Page images and extracted text
--- START ---

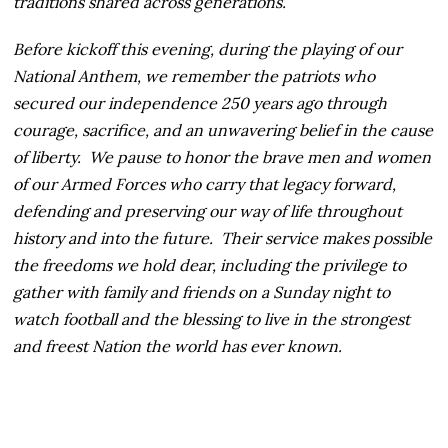
traditions shared across generations.
Before kickoff this evening, during the playing of our
National Anthem, we remember the patriots who
secured our independence 250 years ago through
courage, sacrifice, and an unwavering belief in the cause
of liberty. We pause to honor the brave men and women
of our Armed Forces who carry that legacy forward,
defending and preserving our way of life throughout
history and into the future. Their service makes possible
the freedoms we hold dear, including the privilege to
gather with family and friends on a Sunday night to
watch football and the blessing to live in the strongest
and freest Nation the world has ever known.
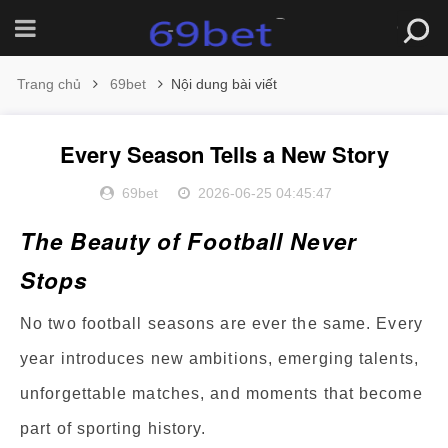
Trang chủ
69bet
Nội dung bài viết
Every Season Tells a New Story
69bet
2026-06-25 04:45:47
The Beauty of Football Never
Stops
No two football seasons are ever the same. Every
year introduces new ambitions, emerging talents,
unforgettable matches, and moments that become
part of sporting history.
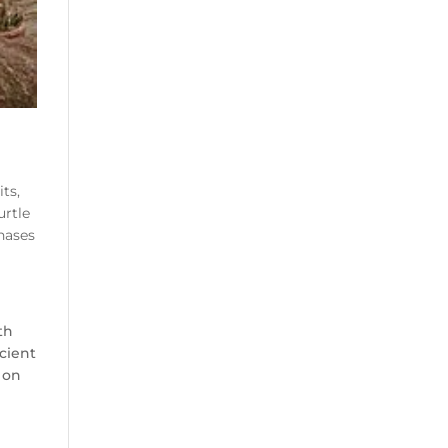
ts,
urtle
hases
th
icient
 on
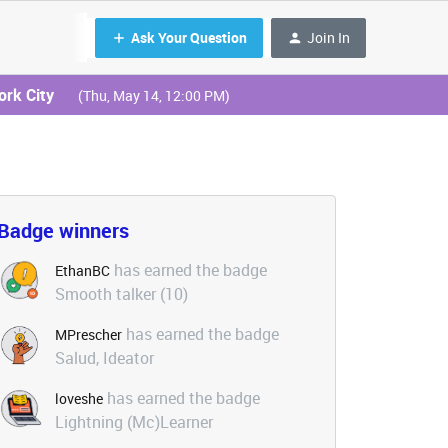
Ask Your Question
Join In
ork City
(Thu, May 14, 12:00 PM)
Badge winners
has earned the badge
EthanBC
Smooth talker (10)
has earned the badge
MPrescher
Salud, Ideator
has earned the badge
loveshe
Lightning (Mc)Learner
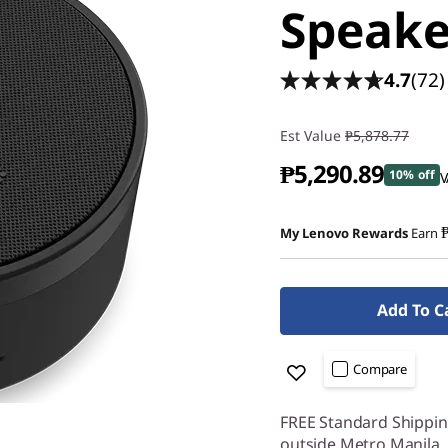
Speak
4.7
(72)
Est Value
₱5,878.77
₱5,290.89
10% off
V
My Lenovo Rewards
Earn
Add To C
Compare
FREE Standard Shipping
outside Metro Manila.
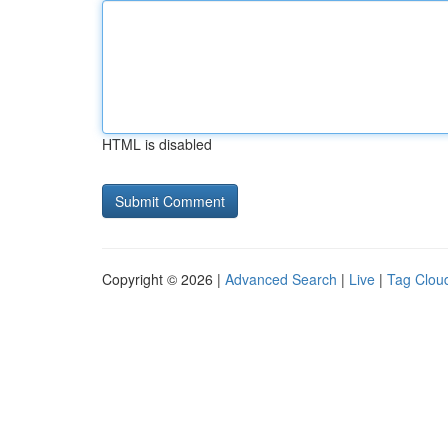
HTML is disabled
Copyright © 2026 |
Advanced Search
|
Live
|
Tag Clou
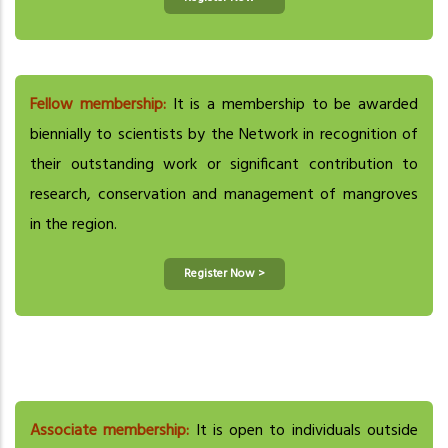
Fellow membership:
It is a membership to be awarded
biennially to scientists by the Network in recognition of
their outstanding work or significant contribution to
research, conservation and management of mangroves
in the region.
Register Now >
Associate membership:
It is open to individuals outside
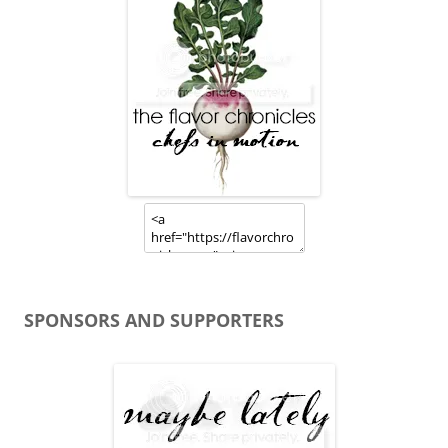
SPONSORS AND SUPPORTERS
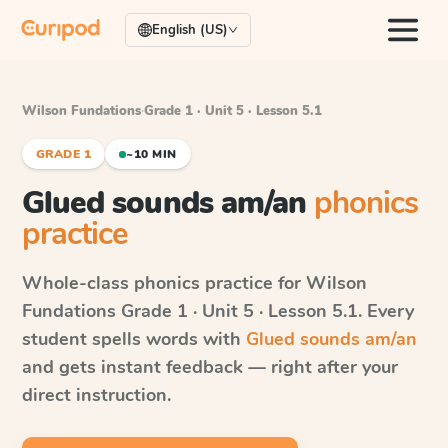
English (US)
Wilson Fundations
·
Grade 1 · Unit 5 · Lesson 5.1
GRADE 1
~10 MIN
Glued sounds am/an
phonics
practice
Whole-class phonics practice for
Wilson
Fundations
Grade 1 · Unit 5 · Lesson 5.1
. Every
student spells words with
Glued sounds am/an
and gets instant feedback — right after your
direct instruction.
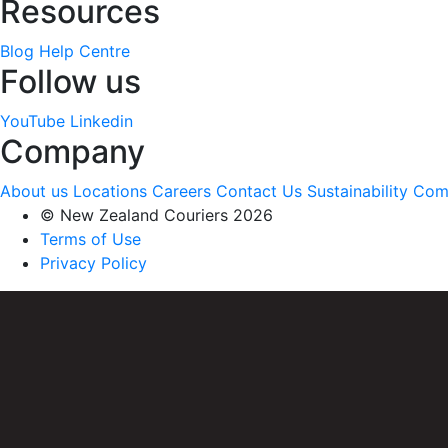
Resources
Blog
Help Centre
Follow us
YouTube
Linkedin
Company
About us
Locations
Careers
Contact Us
Sustainability
Com
© New Zealand Couriers 2026
Terms of Use
Privacy Policy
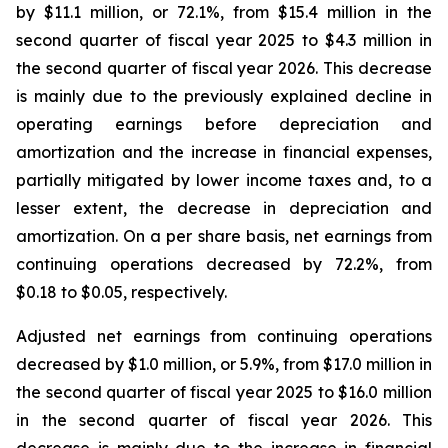
by $11.1 million, or 72.1%, from $15.4 million in the
second quarter of fiscal year 2025 to $4.3 million in
the second quarter of fiscal year 2026. This decrease
is mainly due to the previously explained decline in
operating earnings before depreciation and
amortization and the increase in financial expenses,
partially mitigated by lower income taxes and, to a
lesser extent, the decrease in depreciation and
amortization. On a per share basis, net earnings from
continuing operations decreased by 72.2%, from
$0.18 to $0.05, respectively.
Adjusted net earnings from continuing operations
decreased by $1.0 million, or 5.9%, from $17.0 million in
the second quarter of fiscal year 2025 to $16.0 million
in the second quarter of fiscal year 2026. This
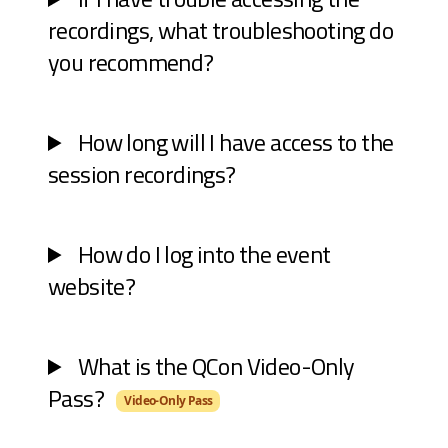
recordings, what troubleshooting do
you recommend?
How long will I have access to the
session recordings?
How do I log into the event
website?
What is the QCon Video-Only
Pass?
Video-Only Pass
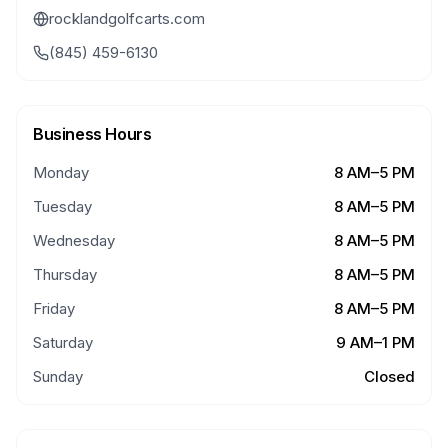
rocklandgolfcarts.com
(845) 459-6130
Business Hours
Monday
8 AM–5 PM
Tuesday
8 AM–5 PM
Wednesday
8 AM–5 PM
Thursday
8 AM–5 PM
Friday
8 AM–5 PM
Saturday
9 AM–1 PM
Sunday
Closed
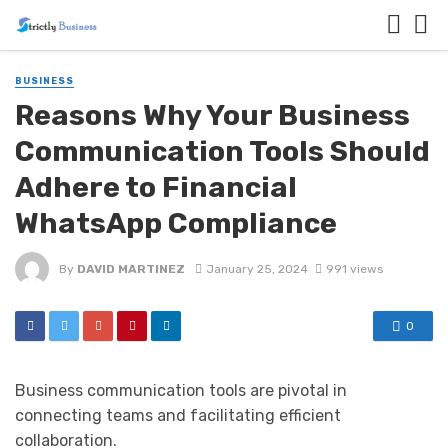
BUSINESS
Reasons Why Your Business
Communication Tools Should
Adhere to Financial
WhatsApp Compliance
By
DAVID MARTINEZ
January 25, 2024
991 views
0
Business communication tools are pivotal in
connecting teams and facilitating efficient
collaboration.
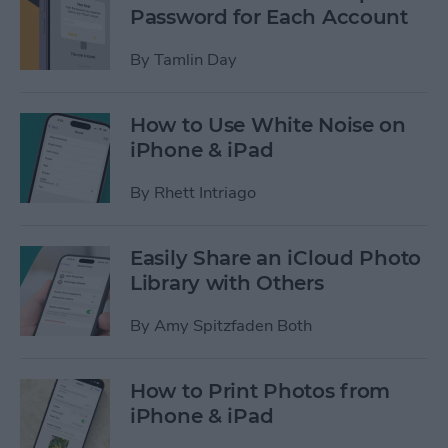
Password for Each Account
By
Tamlin Day
How to Use White Noise on
iPhone & iPad
By
Rhett Intriago
Easily Share an iCloud Photo
Library with Others
By
Amy Spitzfaden Both
How to Print Photos from
iPhone & iPad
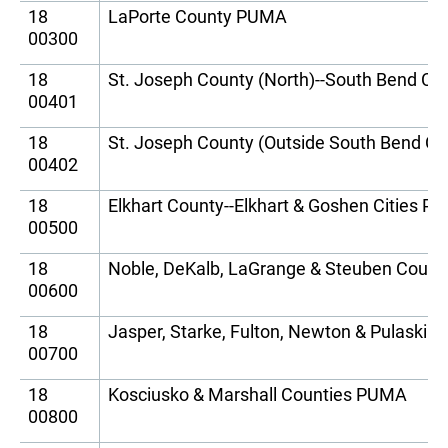
18
LaPorte County PUMA
00300
18
St. Joseph County (North)--South Bend Ci
00401
18
St. Joseph County (Outside South Bend C
00402
18
Elkhart County--Elkhart & Goshen Cities 
00500
18
Noble, DeKalb, LaGrange & Steuben Coun
00600
18
Jasper, Starke, Fulton, Newton & Pulaski
00700
18
Kosciusko & Marshall Counties PUMA
00800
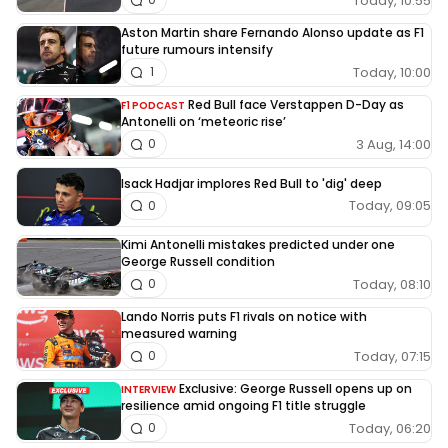
Today, 10:55
Aston Martin share Fernando Alonso update as F1
future rumours intensify
Today, 10:00
1
Red Bull face Verstappen D-Day as
F1 PODCAST
Antonelli on ‘meteoric rise’
3 Aug, 14:00
0
Isack Hadjar implores Red Bull to 'dig' deep
Today, 09:05
0
Kimi Antonelli mistakes predicted under one
George Russell condition
Today, 08:10
0
Lando Norris puts F1 rivals on notice with
measured warning
Today, 07:15
0
Exclusive: George Russell opens up on
INTERVIEW
resilience amid ongoing F1 title struggle
Today, 06:20
0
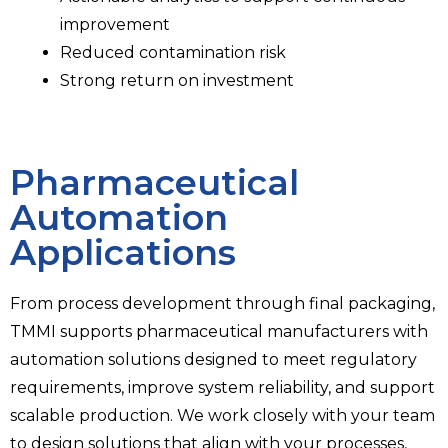
improvement
Reduced contamination risk
Strong return on investment
Pharmaceutical
Automation
Applications​
From process development through final packaging,
TMMI supports pharmaceutical manufacturers with
automation solutions designed to meet regulatory
requirements, improve system reliability, and support
scalable production. We work closely with your team
to design solutions that align with your processes,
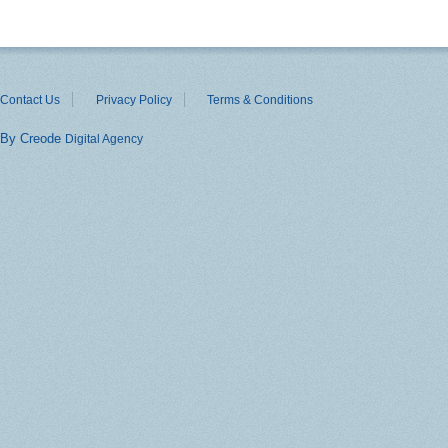
Contact Us
Privacy Policy
Terms & Conditions
By Creode
Digital Agency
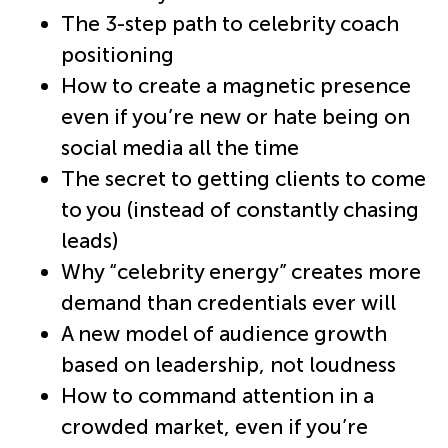
The 3-step path to celebrity coach
positioning
How to create a magnetic presence
even if you’re new or hate being on
social media all the time
The secret to getting clients to come
to you (instead of constantly chasing
leads)
Why “celebrity energy” creates more
demand than credentials ever will
A new model of audience growth
based on leadership, not loudness
How to command attention in a
crowded market, even if you’re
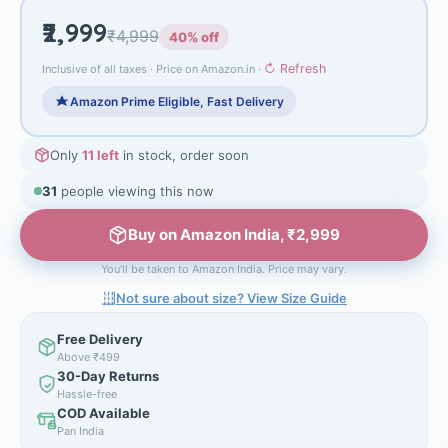
₹2,999
₹4,999
40% off
↻ Refresh
Inclusive of all taxes · Price on Amazon.in ·
Amazon Prime Eligible, Fast Delivery
Only
11 left
in stock, order soon
31
people viewing this now
Buy on Amazon India, ₹2,999
You'll be taken to Amazon India. Price may vary.
Not sure about size? View Size Guide
Free Delivery
Above ₹499
30-Day Returns
Hassle-free
COD Available
Pan India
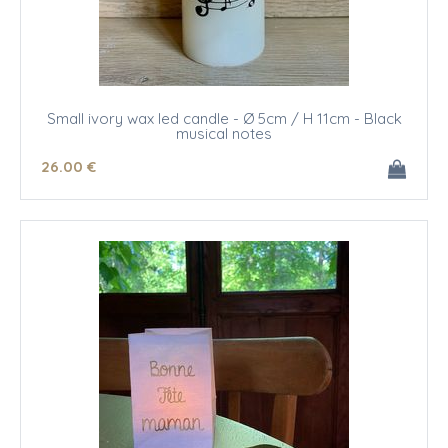
Small ivory wax led candle - Ø 5cm / H 11cm - Black
musical notes
26
.00
€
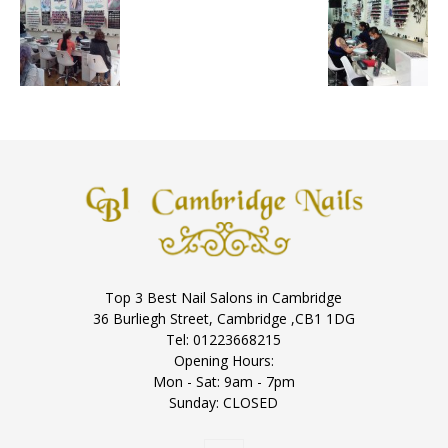
Top 3 Best Nail Salons in Cambridge
36 Burliegh Street, Cambridge ,CB1 1DG
Tel: 01223668215
Opening Hours:
Mon - Sat: 9am - 7pm
Sunday: CLOSED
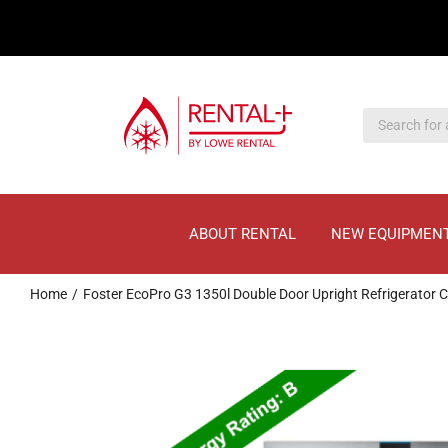
Skip
Skip
to
to
main
content
content
ABOUT RENTAL
NEW EQUIPMEN
Home
Foster EcoPro G3 1350l Double Door Upright Refrigerator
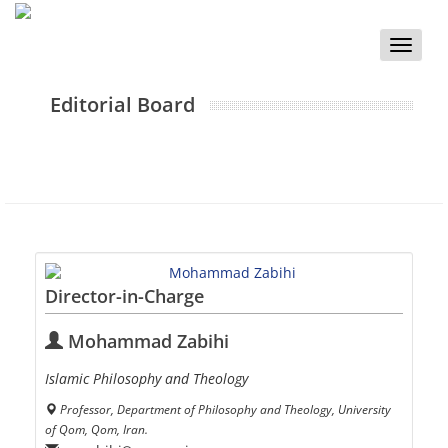
Toggle
naviga
Editorial Board
Director-in-Charge
Mohammad Zabihi
Islamic Philosophy and Theology
Professor, Department of Philosophy and Theology, University
of Qom, Qom, Iran.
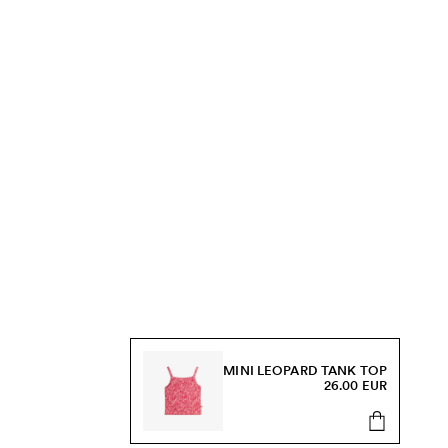
MINI LEOPARD TANK TOP
26.00 EUR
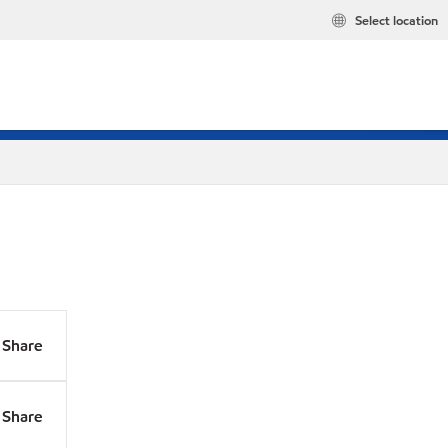
Select location
Share
Share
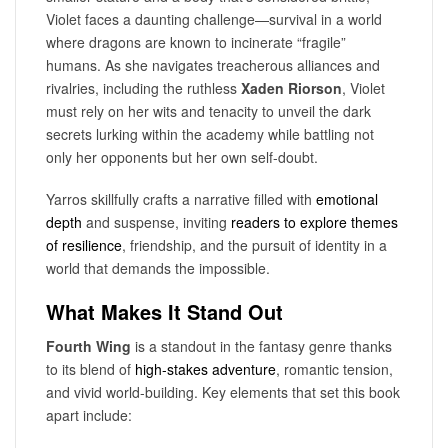
Violet faces a daunting challenge—survival in a world
where dragons are known to incinerate “fragile”
humans. As she navigates treacherous alliances and
rivalries, including the ruthless
Xaden Riorson
, Violet
must rely on her wits and tenacity to unveil the dark
secrets lurking within the academy while battling not
only her opponents but her own self-doubt.
Yarros skillfully crafts a narrative filled with
emotional
depth
and suspense, inviting
readers to explore
themes
of resilience
, friendship, and the pursuit of identity in a
world that demands the impossible.
What Makes It Stand Out
Fourth Wing
is a standout in the fantasy genre thanks
to its blend of
high-stakes adventure
, romantic tension,
and vivid world-building. Key elements that set this book
apart include:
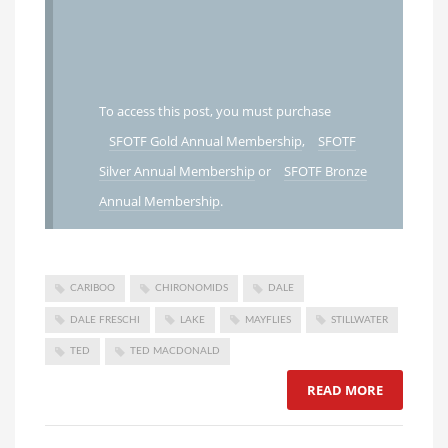
To access this post, you must purchase
SFOTF Gold Annual Membership
,
SFOTF
Silver Annual Membership
or
SFOTF Bronze
Annual Membership
.
CARIBOO
CHIRONOMIDS
DALE
DALE FRESCHI
LAKE
MAYFLIES
STILLWATER
TED
TED MACDONALD
READ MORE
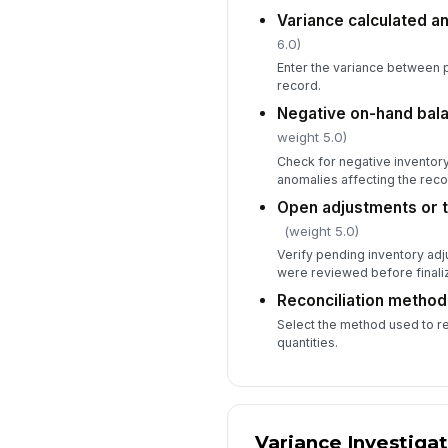
Variance calculated 
6.0)
Enter the variance between 
record.
Negative on-hand bal
weight 5.0)
Check for negative inventor
anomalies affecting the recon
Open adjustments or 
(weight 5.0)
Verify pending inventory adj
were reviewed before finaliz
Reconciliation metho
Select the method used to r
quantities.
Variance Investiga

--- END ---

Look above for the line containing "readers to explore". Output from there through the line containing "and vivid world-building.", exactly and inclusively.

Output below:
readers to explore
themes
of resilience
, friendship, and the pursuit of identity in a
world that demands the impossible.
What Makes It Stand Out
Fourth Wing
is a standout in the fantasy genre thanks
to its blend of
high-stakes adventure
, romantic tension,
and vivid world-building. Key elements that set this book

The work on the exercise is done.